Time Series - Pre Development Stage #1180

lvca · 2023-07-21T16:36:24Z

lvca
Jul 21, 2023
Maintainer

We have some users that are already using ArcadeDB for time series despite it's not an official model. We collected many use cases and come up with a design that should be easy to implement and, most importantly, blazing fast and space efficient.

The idea is simple: when you create a time series type, you define the following special attributes:

timestamp property name
file aggregation unit (year, month, day, hour)
page aggregation unit (day, hour, minute, second)
page size (default 64k)

You can find some of these concepts in clustered tables.

For example, if you have sensor data with millisecond precision, let's say around 1-10K measurements per minute, you could create a type "Sensor" with the following settings:

timestamp property name = "timestamp"
file aggregation unit = "day"
page aggregation = "minute"
page size = 32K

This means ArcadeDB will create a new file every day (with a name such as "Sensor_20230721") and it will start storing sensor data from this day in that file.

Each page stores only a minute in this case. The page size is configurable. Let's say you are keeping the following data arrived from a measurement:

{ "timestamp": 1689956195339, "sensorId": 2321, "temperature": 40.5 }

Then ArcadeDB will save the record that hosts the minute relative to the timestamp 1689956195339 that is Friday, July 21, 2023 4:16:35.339 PM (GMT) in the file Sensor_20230721.

A page has the following header (8,210 bytes total):

bucket header (2 + 4,096 pointers to the record inside the page, 2 bytes each - max 65KB page)
page timestamp (long - 8 bytes))
previous page id (int - 4 bytes)
next page id (int - 4 bytes)

The record above will be stored in the following way:

record's timestamp as the delta in milliseconds between the actual timestamp and page timestamp. This is to reduce the number of bytes required to store the integer number, stored as a varint. In this way, many timestamps can be stored with 1-2 bytes instead of the 8 bytes required for a fixed-size long type.
the record will be stored with the normal serializer, striped of the timestamp property (because stored as above)

The record in the example above could be stored in only 3 bytes with the most favorable conditions. A 64K page, without the header (that is 8,210 bytes), can use up to 57,326 bytes of content = an average of 13 bytes per record.

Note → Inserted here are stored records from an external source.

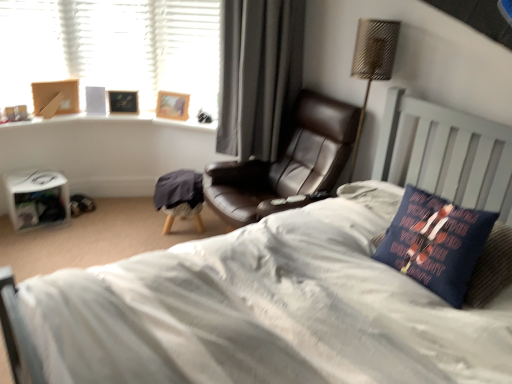 This screenshot has height=384, width=512. In order to click on vacant area located to the right-hand side of wooden picture frame at upper left, the 1th picture frame when ordered from left to right in this screenshot , I will do `click(143, 115)`. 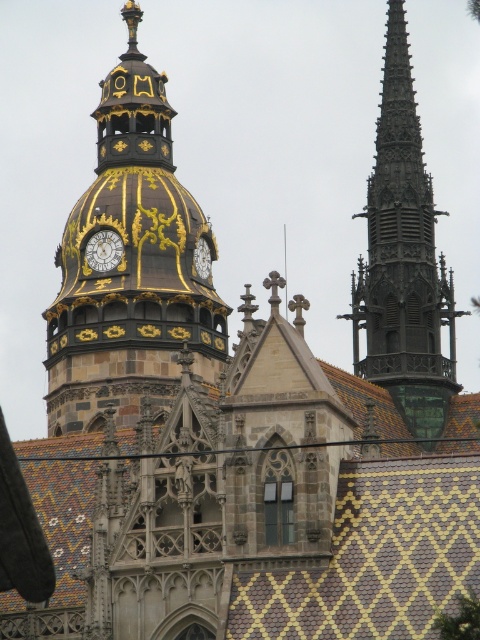 Question: Is goldmaterial/textureclock tower at upper center behind goldmetallicclock tower at upper center?

Choices:
 (A) no
 (B) yes

Answer: (A)

Question: Which point is closer to the camera?

Choices:
 (A) gold metallic clock at center
 (B) goldmaterial/textureclock tower at upper center

Answer: (B)

Question: Is the position of smooth gray steeple at right less distant than that of goldmetallicclock tower at upper center?

Choices:
 (A) no
 (B) yes

Answer: (B)

Question: Can you confirm if goldmaterial/textureclock tower at upper center is positioned above smooth gray steeple at right?

Choices:
 (A) yes
 (B) no

Answer: (A)

Question: Among these points, which one is nearest to the camera?

Choices:
 (A) (152, 195)
 (B) (421, 308)

Answer: (B)

Question: Based on their relative distances, which object is farther from the goldmaterial/textureclock tower at upper center?

Choices:
 (A) smooth gray steeple at right
 (B) goldmetallicclock tower at upper center

Answer: (A) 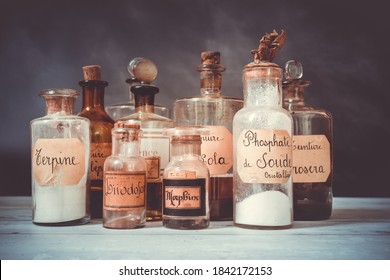 Find the location of a particular element. The image size is (390, 280). bottles is located at coordinates (303, 165), (279, 128), (210, 101), (178, 183), (159, 123), (121, 180), (61, 150), (95, 111), (122, 111). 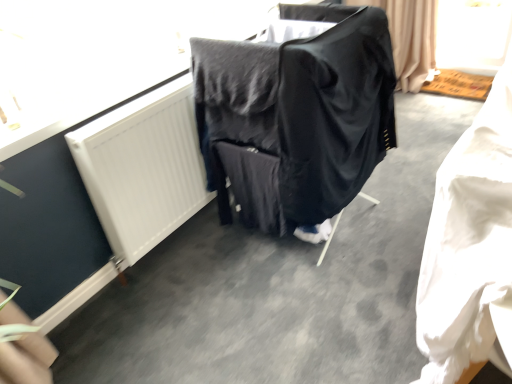 The width and height of the screenshot is (512, 384). I want to click on black fabric-covered chair at center, so click(296, 118).

Find the location of `clothing in front of the white matte radiator at upper left`. clothing in front of the white matte radiator at upper left is located at coordinates (470, 245).

Which object is positioned more to the left, white fabric at lower right or white matte radiator at upper left?

white matte radiator at upper left.

Measure the distance from white fabric at lower right to white matte radiator at upper left.

A distance of 1.17 meters exists between white fabric at lower right and white matte radiator at upper left.

Between white fabric at lower right and white matte radiator at upper left, which one has larger width?

Wider between the two is white fabric at lower right.

Considering the relative sizes of black fabric-covered chair at center and white matte radiator at upper left in the image provided, is black fabric-covered chair at center taller than white matte radiator at upper left?

Yes, black fabric-covered chair at center is taller than white matte radiator at upper left.

Is white matte radiator at upper left at the back of black fabric-covered chair at center?

Yes, black fabric-covered chair at center's orientation is away from white matte radiator at upper left.

Is black fabric-covered chair at center surrounding white matte radiator at upper left?

No, white matte radiator at upper left is not surrounded by black fabric-covered chair at center.

In terms of size, does black fabric-covered chair at center appear bigger or smaller than white matte radiator at upper left?

Clearly, black fabric-covered chair at center is larger in size than white matte radiator at upper left.

Can you tell me how much white matte radiator at upper left and white fabric at lower right differ in facing direction?

The angle between the facing direction of white matte radiator at upper left and the facing direction of white fabric at lower right is 1.03 degrees.

Locate an element on the screen. This screenshot has height=384, width=512. radiator lying above the white fabric at lower right (from the image's perspective) is located at coordinates (143, 168).

Is the surface of white matte radiator at upper left in direct contact with white fabric at lower right?

No, white matte radiator at upper left is not touching white fabric at lower right.

In the scene shown: Is white matte radiator at upper left oriented away from white fabric at lower right?

That's not correct — white matte radiator at upper left is not looking away from white fabric at lower right.

Is white fabric at lower right positioned beyond the bounds of black fabric-covered chair at center?

Absolutely, white fabric at lower right is external to black fabric-covered chair at center.

From the image's perspective, which one is positioned higher, white fabric at lower right or black fabric-covered chair at center?

black fabric-covered chair at center, from the image's perspective.

Which is behind, white fabric at lower right or black fabric-covered chair at center?

black fabric-covered chair at center is further away from the camera.

Is white matte radiator at upper left not close to black fabric-covered chair at center?

That's not correct — white matte radiator at upper left is a little close to black fabric-covered chair at center.

Would you say white matte radiator at upper left is to the left or to the right of black fabric-covered chair at center in the picture?

Based on their positions, white matte radiator at upper left is located to the left of black fabric-covered chair at center.

Which point is more distant from viewer, [141,180] or [300,71]?

Positioned behind is point [141,180].

Considering the relative sizes of black fabric-covered chair at center and white fabric at lower right in the image provided, is black fabric-covered chair at center taller than white fabric at lower right?

Indeed, black fabric-covered chair at center has a greater height compared to white fabric at lower right.

Can we say black fabric-covered chair at center lies outside white fabric at lower right?

black fabric-covered chair at center lies outside white fabric at lower right's area.

How different are the orientations of black fabric-covered chair at center and white fabric at lower right in degrees?

1.25 degrees.

Where is `radiator directly beneath the white fabric at lower right (from a real-world perspective)`? The image size is (512, 384). radiator directly beneath the white fabric at lower right (from a real-world perspective) is located at coordinates (143, 168).

You are a GUI agent. You are given a task and a screenshot of the screen. Output one action in this format:
    pyautogui.click(x=<x>, y=<y>)
    Task: Click on the radiator on the left of black fabric-covered chair at center
    This screenshot has height=384, width=512.
    Given the screenshot: What is the action you would take?
    pyautogui.click(x=143, y=168)

When comparing their distances from white fabric at lower right, does black fabric-covered chair at center or white matte radiator at upper left seem closer?

black fabric-covered chair at center is positioned closer to the anchor white fabric at lower right.

From the image, which object appears to be nearer to white matte radiator at upper left, white fabric at lower right or black fabric-covered chair at center?

black fabric-covered chair at center lies closer to white matte radiator at upper left than the other object.

Considering their positions, is white fabric at lower right positioned further to black fabric-covered chair at center than white matte radiator at upper left?

white fabric at lower right is positioned further to the anchor black fabric-covered chair at center.

Which object lies further to the anchor point white matte radiator at upper left, black fabric-covered chair at center or white fabric at lower right?

Among the two, white fabric at lower right is located further to white matte radiator at upper left.

Estimate the real-world distances between objects in this image. Which object is closer to black fabric-covered chair at center, white matte radiator at upper left or white fabric at lower right?

The object closer to black fabric-covered chair at center is white matte radiator at upper left.

From the picture: Based on their spatial positions, is white matte radiator at upper left or black fabric-covered chair at center further from white fabric at lower right?

white matte radiator at upper left is further to white fabric at lower right.

Find the location of a particular element. Image resolution: width=512 pixels, height=384 pixels. furniture between white matte radiator at upper left and white fabric at lower right is located at coordinates (296, 118).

The other page attributes (previous page id and next page id) work as a linked list. In the perfect scenario that sensor data are coming ordered by timestamp, a dichotomic search would be very efficient to look up the right page during a query. In the case some records arrive late, the relative page is updated until there is space, otherwise a new page is appended and linked to the previous one.

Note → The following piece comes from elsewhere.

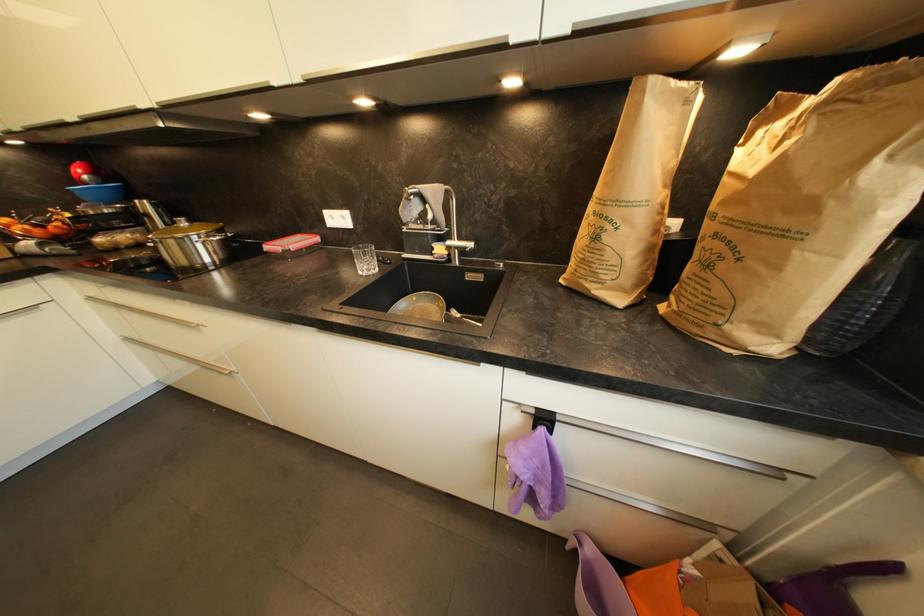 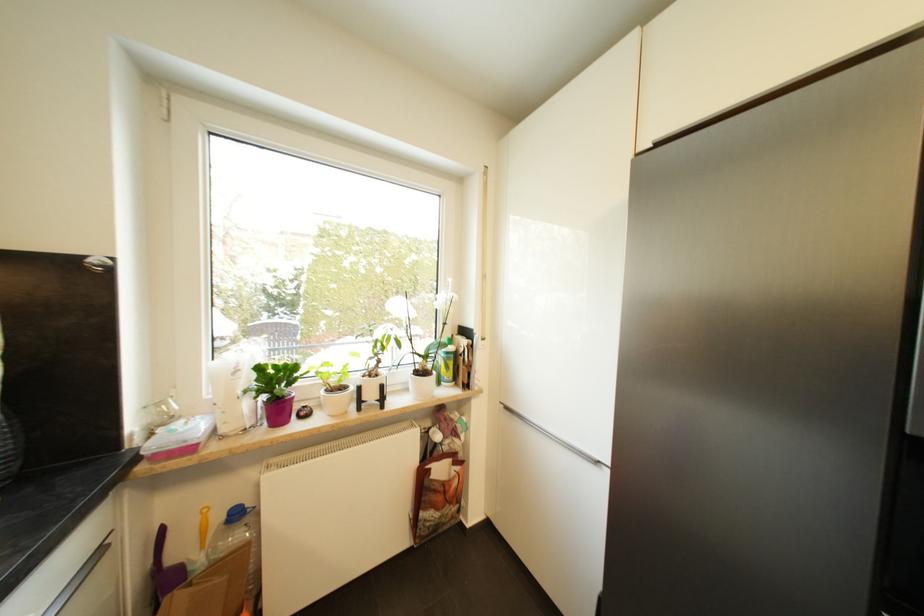 Locate, in the second image, the point that corresponds to (781,475) in the first image.

(105, 553)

If you're looking for a sensor in a particular range you will be able to issue this query:

SELECT FROM Sensor WHERE timestamp >= 1689956195339 AND timestamp <= 168995699999 AND sensorId = 2321

And ArcadeDB will use this special search to look for the record in this range. This works as a clustered index and there is no need to create an index on timestamp for an efficient retrieval. Also, this clustered index layout allows fast lookups and minimal storage = fast search and blazing fast insert.

We run some benchmarks internally to simulate this structure with the current buckets and we were able to measure >3M insert per second on a MacBook Pro 2019 using 7 parallel threads (!)

Another topic is a configurable pre-aggregation of data. In the example above, you could specify to aggregate the temperature by minute, using the AVERAGE function. In this way, during the insertion, the aggregated value would be updated and ready to be returned without any calculation. This is meant for phase 2 of the time series module.

WDYT? Any feedback about this?

topofocus · 2023-08-15T08:16:07Z

topofocus
Aug 15, 2023

I appreciate your thoughts on establishing effective time-series in arcadedb.

For me its not clear, how a time-series differs form an ordinary embedded Hash with limited update functionality.
If I understood correctly, the enhancement is an optimized index which is applied automatically.
Because its a time-series, the index has to be a timestamp.

I am asking myself, why not enhance the already implemented embedded List?
Then it might just as simple as implementing indizes on embedded documents and the support of time-series is just a special case of the document-database usage.

1 reply

lvca Aug 15, 2023
Maintainer Author

The idea above is to avoid having an index but rather rely on the unique property of time series structures:

order by timestamp
mostly append-only (but with support for delayed data)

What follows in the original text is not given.